DATA EXTRACT:

=== Begin Enclosure ===

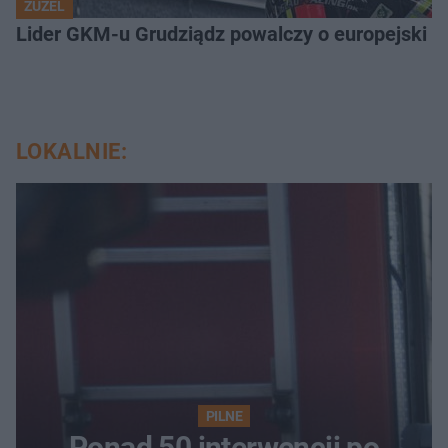
ŻUŻEL
Lider GKM-u Grudziądz powalczy o europejski t
LOKALNIE:
PILNE
Ponad 50 interwencji po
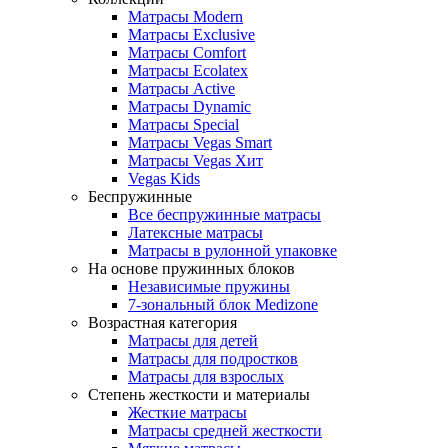
Матрасы Modern
Матрасы Exclusive
Матрасы Comfort
Матрасы Ecolatex
Матрасы Active
Матрасы Dynamic
Матрасы Special
Матрасы Vegas Smart
Матрасы Vegas Хит
Vegas Kids
Беспружинные
Все беспружинные матрасы
Латексные матрасы
Матрасы в рулонной упаковке
На основе пружинных блоков
Независимые пружины
7-зональный блок Medizone
Возрастная категория
Матрасы для детей
Матрасы для подростков
Матрасы для взрослых
Степень жесткости и материалы
Жесткие матрасы
Матрасы средней жесткости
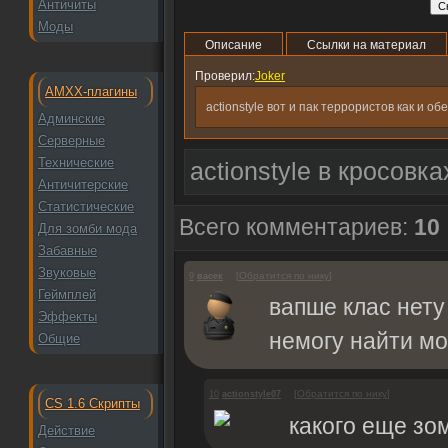
Античиты
Моды
Описание
Ссылки на материал
Проверил:
Joker
AMXX-плагины
actionstyle вот и пак террористов как и об
Админские
Серверные
Технические
actionstyle в кросовк
Античитерские
Статистические
Всего комментариев:
10
Для зомби мода
Забавные
Звуковые
[
Обратится по нику
]
9
васек
Геймплей
вапше клас нету
Эффекты
немогу найти мод
Общие
[
Обратится по нику
]
10
actionstyle07
CS 1.6 Скрипты
какого еще з
Действие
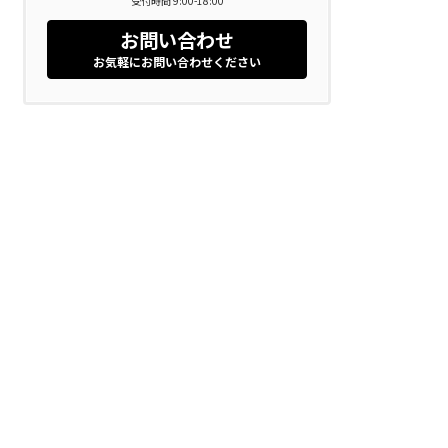
受付時間 9:00-18:00
お問い合わせ
お気軽にお問い合わせください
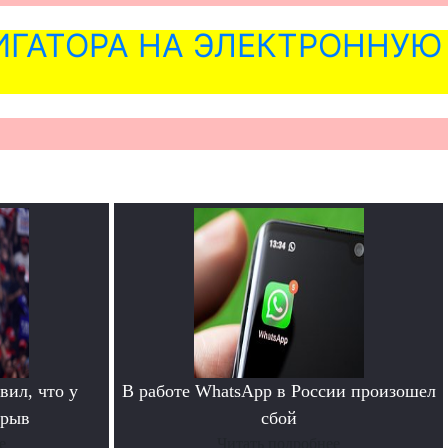
ГАТОРА НА ЭЛЕКТРОННУЮ
вил, что у
В работе WhatsApp в России произошел
срыв
сбой
е
Читать подробнее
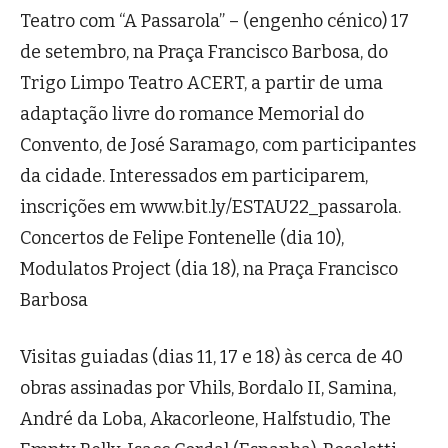
Teatro com “A Passarola” – (engenho cénico) 17
de setembro, na Praça Francisco Barbosa, do
Trigo Limpo Teatro ACERT, a partir de uma
adaptação livre do romance Memorial do
Convento, de José Saramago, com participantes
da cidade. Interessados em participarem,
inscrições em www.bit.ly/ESTAU22_passarola.
Concertos de Felipe Fontenelle (dia 10),
Modulatos Project (dia 18), na Praça Francisco
Barbosa
Visitas guiadas (dias 11, 17 e 18) às cerca de 40
obras assinadas por Vhils, Bordalo II, Samina,
André da Loba, Akacorleone, Halfstudio, The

=== End Enclosure ===

Every line with "Praça" in it should be copied from the entries above.

de setembro, na Praça Francisco Barbosa, do
Modulatos Project (dia 18), na Praça Francisco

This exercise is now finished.